Blicke in die Vergangenheit bringen bekanntlich selten weiter. Zeiten ändern sich, auch Sichten. Wenn nun ein Lada Niva 4×4 auch Russlands Ministerpräsidenten privat mobil macht, kann der namhafte Eigner endlich einmal selbst erleben, wie es um die Qualität eines Gefährts russischer Prägung bestellt ist. Immerhin, der Mann weiß, was sich gehört. Schließlich wäre es Putin bei seinem Einkommen ein Leichtes, selbst General Motors’ gigantischen Hummer „zusammenzurubeln“ – oder aber auch dem Charme eines anderen potenten kapitalistischen 4×4-Verführers zu erliegen. Doch Putin entschied sich für automobile Hausmannkost. Vielleicht, weil sie dem Erzählen nach nebenher eben auch die russische Seele anspreche. Und Lada Niva klingt doch auch schön melodisch.

Anzusehen ist dem kompakten Geländegänger seine frühe Geburt. Seit 1976 wird er gebaut. Und in gut drei Jahrzehnten ist er schätzungsweise 2,3 Millionen Mal verkauft worden. Vom angeborenen schlichten Charme russischer Automobile mag das Gefährt profitieren, sicher aber noch mehr von deren Ruf, dank unerschütterlicher Robustheit ein beneidenswert langes Leben zu haben, sofern die alternde selbsttragende Karosse eines Tages nicht der Rost holt.
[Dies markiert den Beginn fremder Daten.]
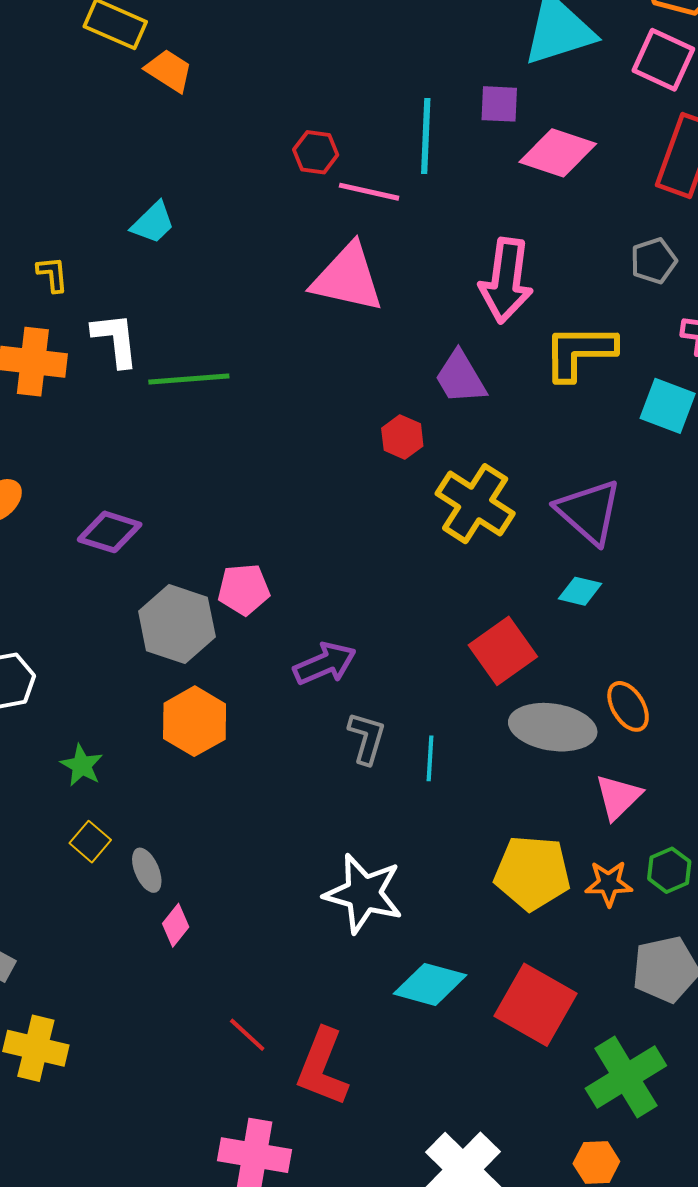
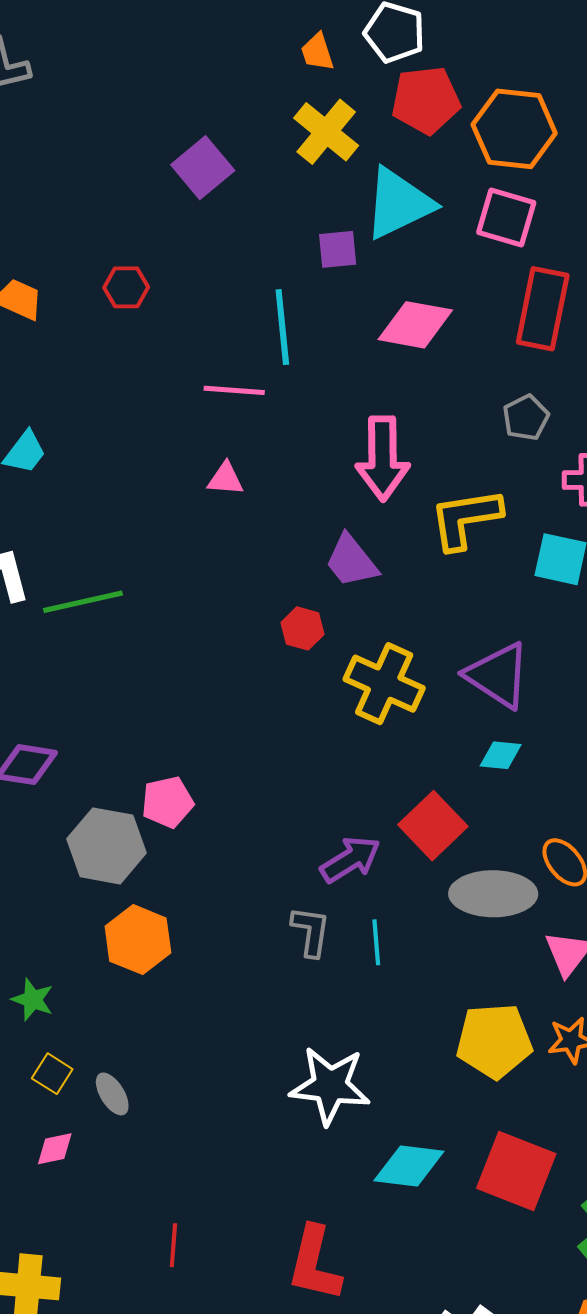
purple square: (499, 104) -> (338, 249), moved
red hexagon: (316, 152) -> (126, 287), moved
pink triangle: (348, 278) -> (225, 479), size x0.5
purple arrow: (325, 664) -> (350, 859), moved
pink diamond: (176, 925) -> (55, 1149), moved, turned 48
red line: (247, 1035) -> (173, 1245), moved, turned 60

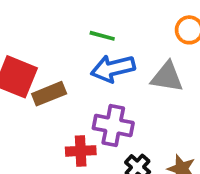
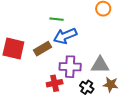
gray triangle: (167, 77) -> (100, 65), moved
brown rectangle: (49, 94) -> (42, 49), moved

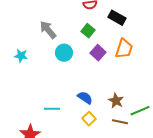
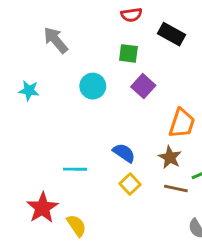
gray arrow: (48, 30) -> (56, 40), moved
green square: (88, 31) -> (128, 53), turned -32
orange trapezoid: (124, 49) -> (182, 123), moved

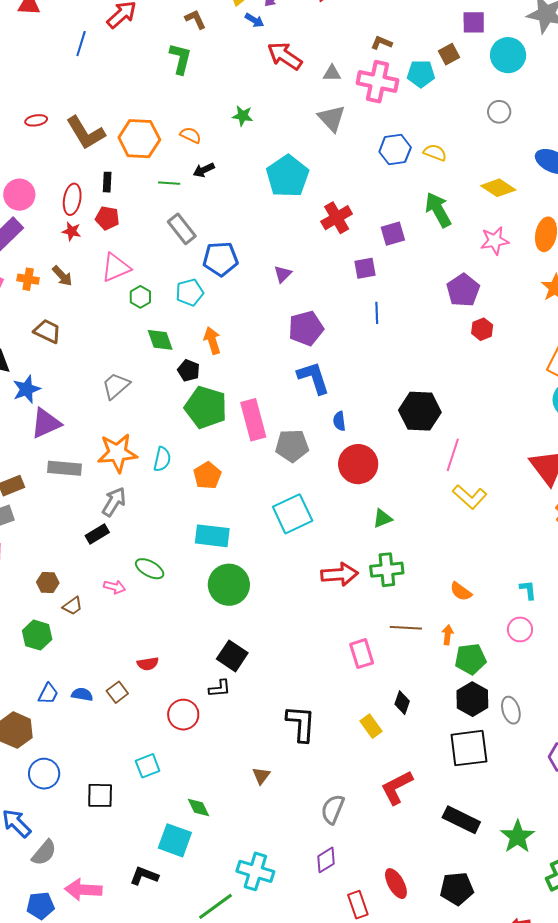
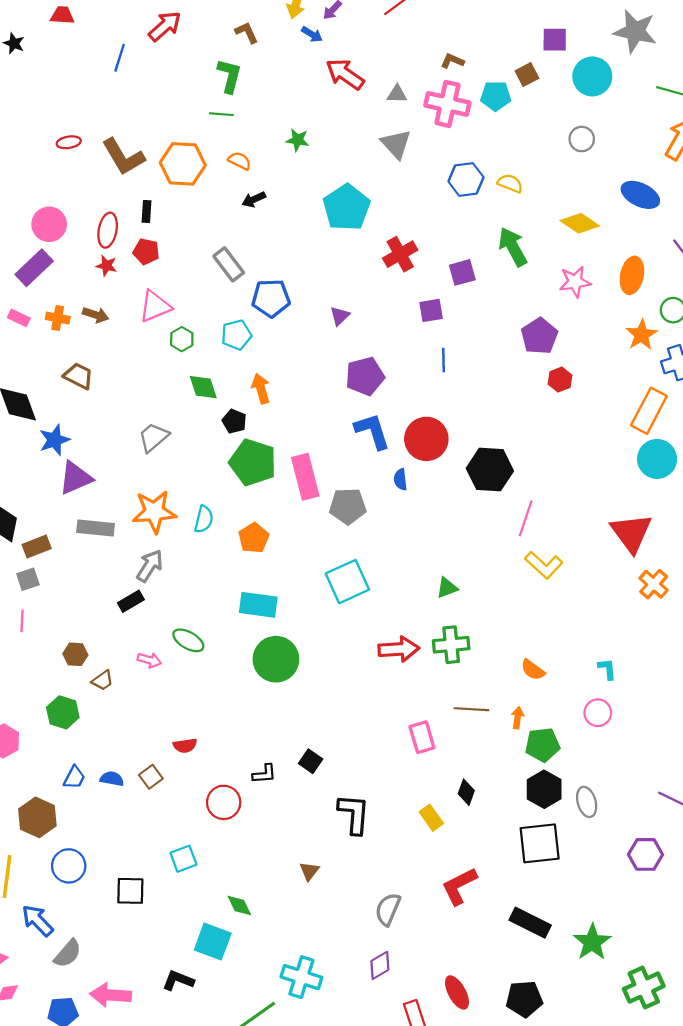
green line: (169, 183) -> (221, 114), moved
brown arrow: (62, 276) -> (96, 315), turned -30
red circle: (358, 464) -> (426, 439), moved
black square: (232, 656) -> (311, 761), moved, size x0.7

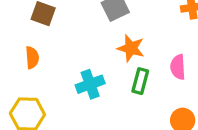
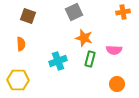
pink semicircle: (178, 67) -> (114, 50), turned -84

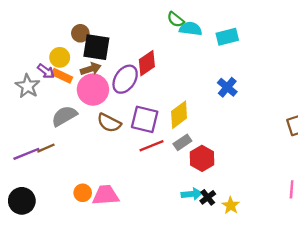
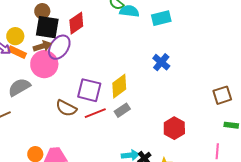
brown circle: (80, 33) -> (42, 11), moved
red diamond: (147, 63) -> (76, 23), moved
purple ellipse: (125, 79) -> (59, 47), moved
brown semicircle: (109, 123) -> (66, 108), moved
red hexagon: (202, 158) -> (174, 128), moved

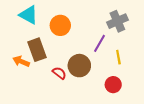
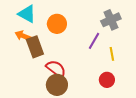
orange arrow: (21, 61) -> (23, 36), moved
brown circle: (79, 66) -> (57, 85), moved
red semicircle: (59, 73) -> (56, 69), size x1.5

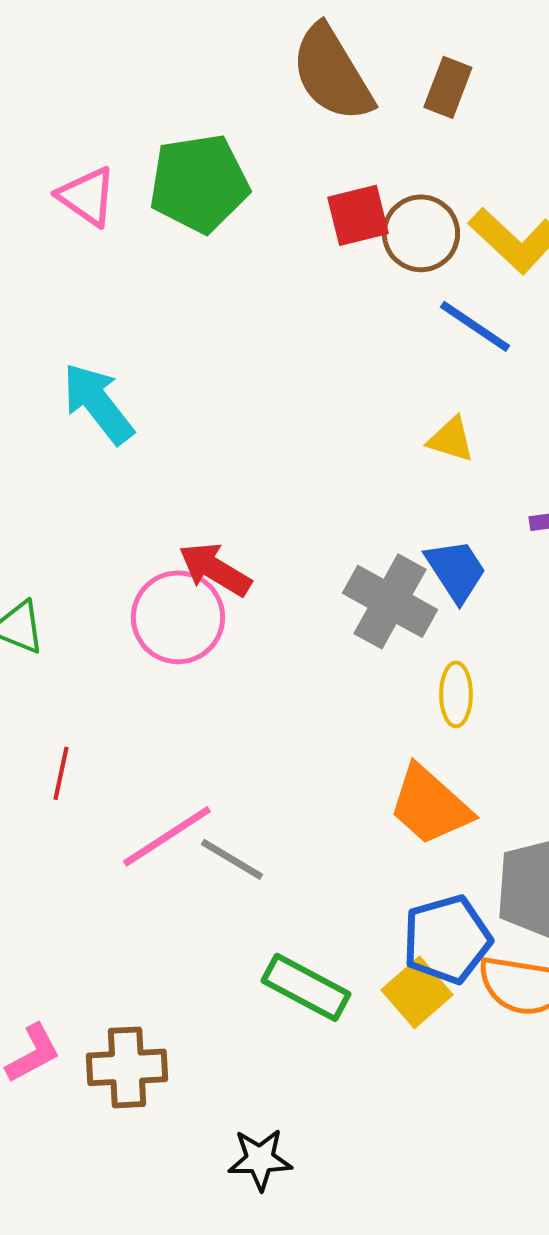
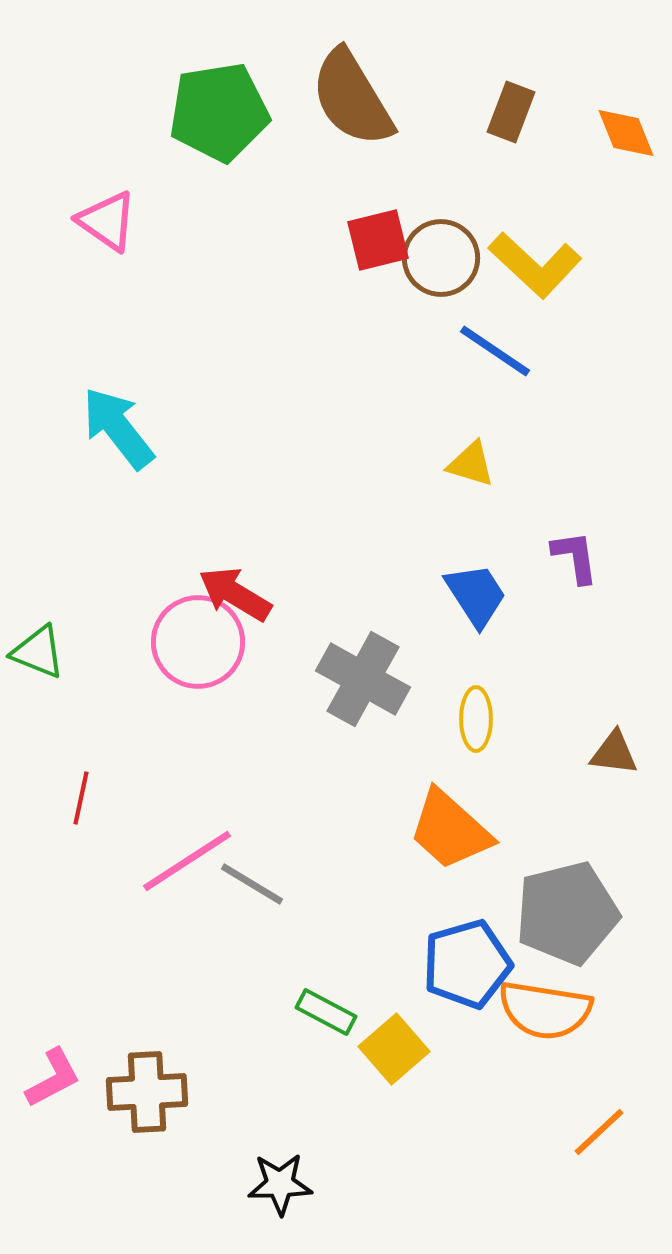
brown rectangle: (448, 87) -> (511, 112), moved
green pentagon: (199, 183) -> (219, 112), moved
gray cross: (390, 601) -> (363, 679), moved
green rectangle: (306, 987) -> (326, 1012), size x0.7
yellow square: (417, 992) -> (394, 1049), moved

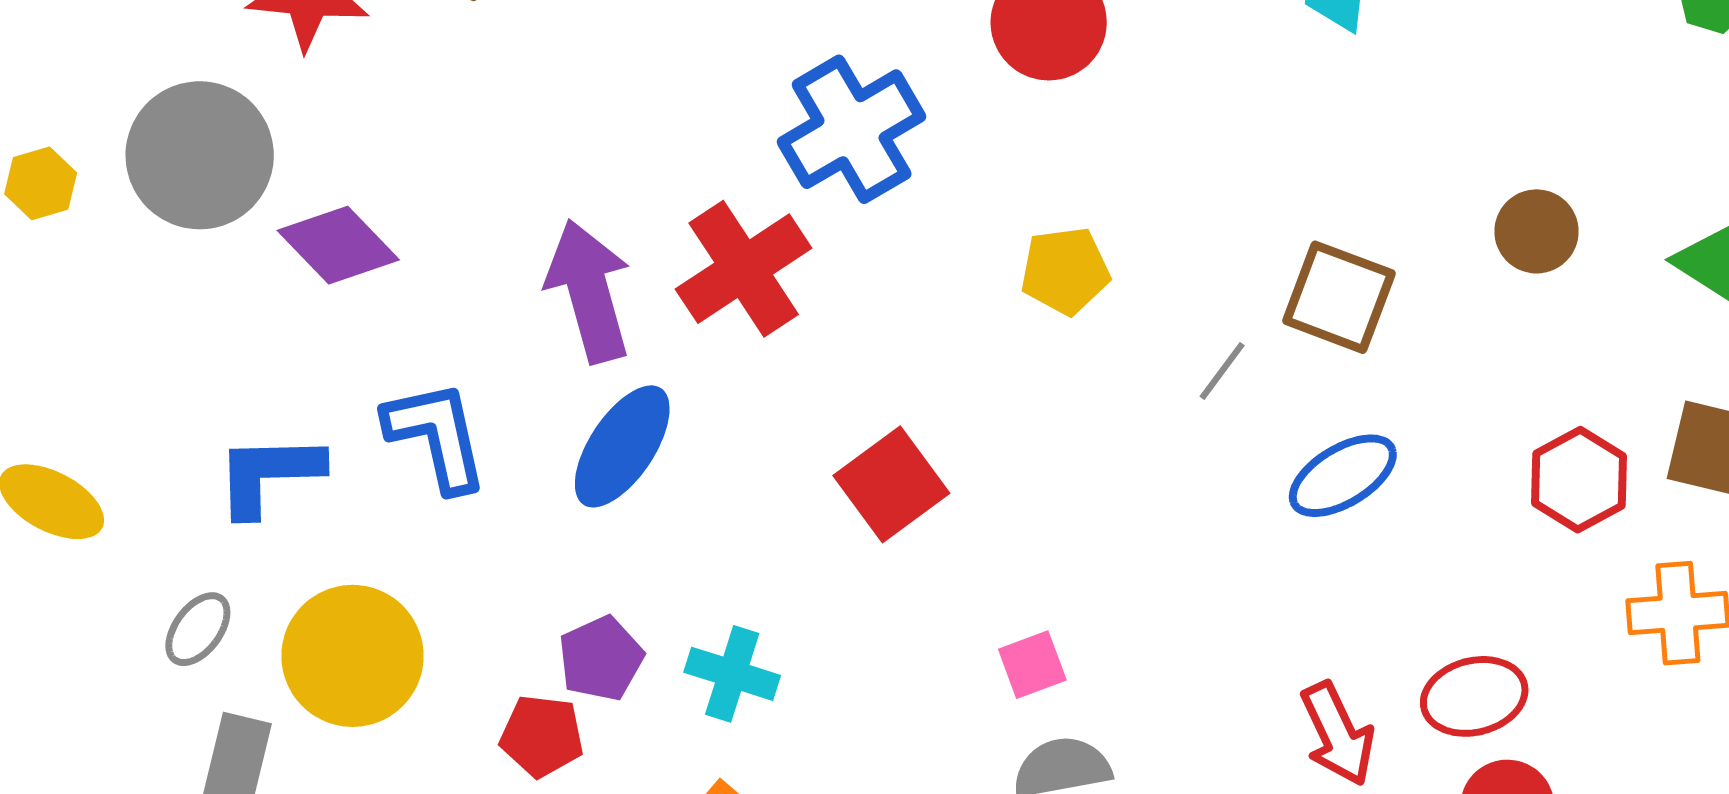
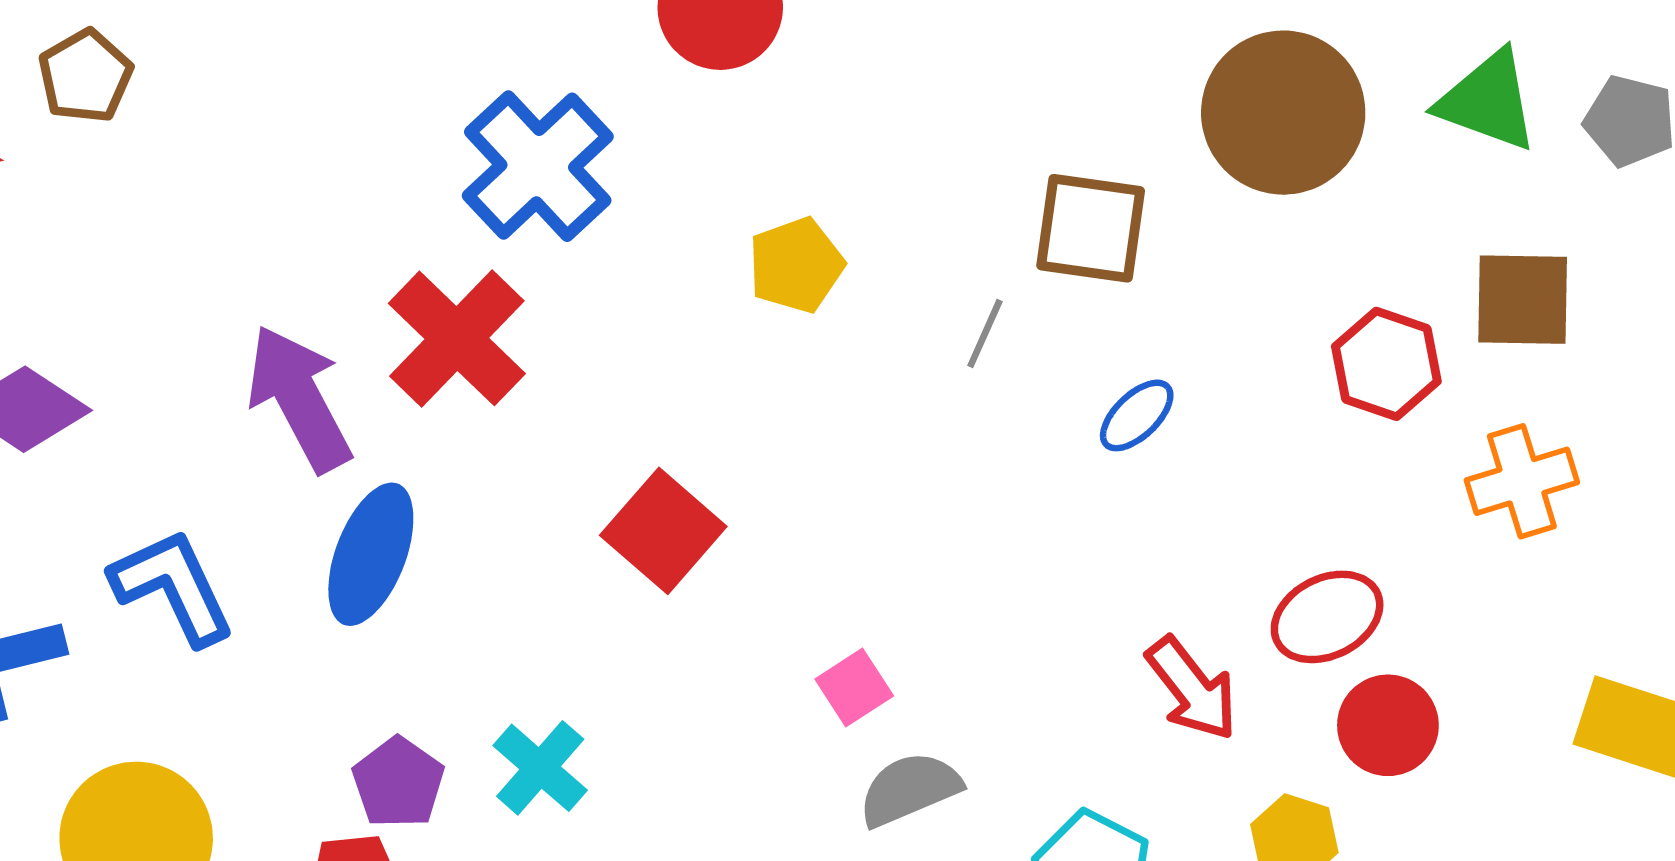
brown circle: (1537, 231) -> (1283, 113), size x1.8
blue ellipse: (1343, 476) -> (1137, 415), size x0.7
cyan cross: (732, 674) -> (540, 768), turned 36

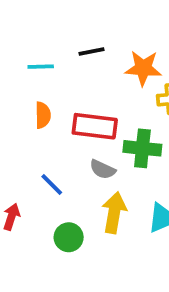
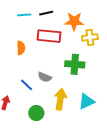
cyan line: (41, 67) -> (24, 15), moved
red rectangle: (95, 126) -> (49, 36), moved
gray semicircle: (103, 169) -> (45, 77), moved

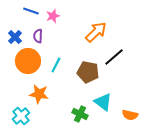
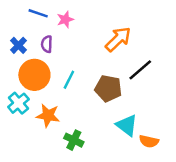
green cross: (80, 114) -> (74, 140), moved
orange semicircle: (130, 115) -> (149, 141), moved
cyan cross: (21, 116) -> (18, 103), moved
Putin wird das finale Stadium seines Lada Niva nicht beobachten müssen. Davon ausgegangen werden darf, dass der 4×4-Oldie längst einen anderen Besitzer gefunden hat, wenn der PR-Coup seines prominenten Dienstherren gänzlich verblasst ist und sich – sozusagen in aller Stille – in zunehmendem Maße gefräßiger Rost auch über diese Karosse hermacht. Ob dann überhaupt noch von seinem Erstbesitzer geredet wird?